──────── Excerpted records ────────

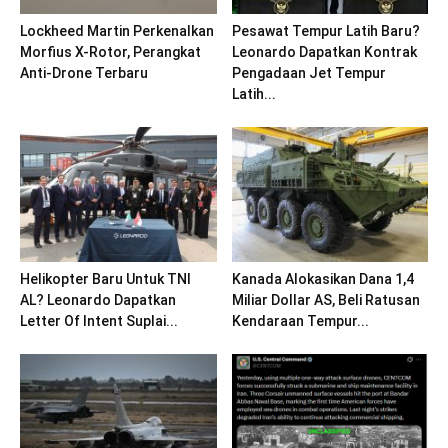
Lockheed Martin Perkenalkan
Pesawat Tempur Latih Baru?
Morfius X-Rotor, Perangkat
Leonardo Dapatkan Kontrak
Anti-Drone Terbaru
Pengadaan Jet Tempur
Latih...
Helikopter Baru Untuk TNI
Kanada Alokasikan Dana 1,4
AL? Leonardo Dapatkan
Miliar Dollar AS, Beli Ratusan
Letter Of Intent Suplai...
Kendaraan Tempur...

────────

Assignment:
Print exactly the lines from the one containing "Morfius X-Rotor, Perangkat" through the last line of the records above, both included.

Response to the exercise:
Morfius X-Rotor, Perangkat
Leonardo Dapatkan Kontrak
Anti-Drone Terbaru
Pengadaan Jet Tempur
Latih...
Helikopter Baru Untuk TNI
Kanada Alokasikan Dana 1,4
AL? Leonardo Dapatkan
Miliar Dollar AS, Beli Ratusan
Letter Of Intent Suplai...
Kendaraan Tempur...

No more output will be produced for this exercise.